The extracellular matrix (ECM) is known to regulate important processes in neuronal cell development, activity and growth. It is associated with the structural stabilization of neuronal processes and synaptic contacts during the maturation of the central nervous system. The remodeling of the ECM during both development and after central nervous system injury has been shown to affect neuronal guidance, synaptic plasticity and their regenerative responses. Particular interest has focused on the inhibitory role of chondroitin sulfate proteoglycans (CSPGs) and their formation into dense lattice-like structures, termed perineuronal nets (PNNs), which enwrap sub-populations of neurons and restrict plasticity.
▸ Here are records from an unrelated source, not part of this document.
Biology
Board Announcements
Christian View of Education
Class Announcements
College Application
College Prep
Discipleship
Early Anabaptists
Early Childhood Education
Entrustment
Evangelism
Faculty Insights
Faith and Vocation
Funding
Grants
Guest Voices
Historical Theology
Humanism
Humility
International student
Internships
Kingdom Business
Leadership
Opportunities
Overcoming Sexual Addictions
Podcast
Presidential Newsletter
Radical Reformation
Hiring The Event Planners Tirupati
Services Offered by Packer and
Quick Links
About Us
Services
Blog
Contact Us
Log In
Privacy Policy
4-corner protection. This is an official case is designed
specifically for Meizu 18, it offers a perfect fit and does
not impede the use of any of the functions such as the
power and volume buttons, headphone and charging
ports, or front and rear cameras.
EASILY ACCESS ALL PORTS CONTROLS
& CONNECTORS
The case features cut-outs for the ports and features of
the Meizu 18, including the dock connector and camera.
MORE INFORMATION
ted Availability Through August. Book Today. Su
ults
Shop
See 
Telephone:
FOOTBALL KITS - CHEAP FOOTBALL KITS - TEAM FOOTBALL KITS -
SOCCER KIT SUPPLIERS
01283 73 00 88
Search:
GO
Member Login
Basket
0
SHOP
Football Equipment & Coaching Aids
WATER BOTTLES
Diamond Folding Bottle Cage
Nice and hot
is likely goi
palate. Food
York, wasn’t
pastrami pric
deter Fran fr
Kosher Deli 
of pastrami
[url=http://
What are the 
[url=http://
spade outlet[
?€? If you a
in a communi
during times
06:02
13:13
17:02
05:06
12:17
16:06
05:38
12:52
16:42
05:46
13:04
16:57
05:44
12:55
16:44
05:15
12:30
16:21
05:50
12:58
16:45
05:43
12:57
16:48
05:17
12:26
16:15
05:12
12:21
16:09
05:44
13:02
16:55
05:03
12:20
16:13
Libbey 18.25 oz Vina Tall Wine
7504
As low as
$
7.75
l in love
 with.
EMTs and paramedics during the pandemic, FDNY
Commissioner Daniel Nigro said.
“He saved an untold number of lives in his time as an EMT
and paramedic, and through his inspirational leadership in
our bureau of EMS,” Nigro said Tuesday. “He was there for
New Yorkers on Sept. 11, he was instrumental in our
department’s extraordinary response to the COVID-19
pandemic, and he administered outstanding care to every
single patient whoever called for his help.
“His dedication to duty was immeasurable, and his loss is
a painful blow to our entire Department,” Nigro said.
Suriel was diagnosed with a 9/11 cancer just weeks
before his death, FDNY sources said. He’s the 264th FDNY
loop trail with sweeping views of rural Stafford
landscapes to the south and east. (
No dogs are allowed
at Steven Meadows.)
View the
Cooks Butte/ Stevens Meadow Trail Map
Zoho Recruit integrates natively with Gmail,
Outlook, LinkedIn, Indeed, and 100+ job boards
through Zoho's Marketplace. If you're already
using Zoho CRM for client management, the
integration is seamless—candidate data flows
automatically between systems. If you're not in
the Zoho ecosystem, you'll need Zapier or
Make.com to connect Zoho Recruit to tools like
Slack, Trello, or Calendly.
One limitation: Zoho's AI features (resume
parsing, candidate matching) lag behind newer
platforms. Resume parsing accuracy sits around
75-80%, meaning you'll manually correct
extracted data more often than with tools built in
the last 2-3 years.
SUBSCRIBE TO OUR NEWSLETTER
Recent studies in mammalian systems have implicated CSPGs and PNNs in regulating and restricting structural plasticity. The enzymatic degradation of CSPGs or destabilization of PNNs has been shown to enhance neuronal activity and plasticity after central nervous system injury. This review focuses on the role of the ECM, CSPGs and PNNs; and how developmental and pharmacological manipulation of these structures have enhanced neuronal plasticity and aided functional recovery in regeneration, stroke, and amblyopia. In addition to CSPGs, this review also points to the functions and potential therapeutic value of these and several other key ECM molecules in epileptogenesis and dementia.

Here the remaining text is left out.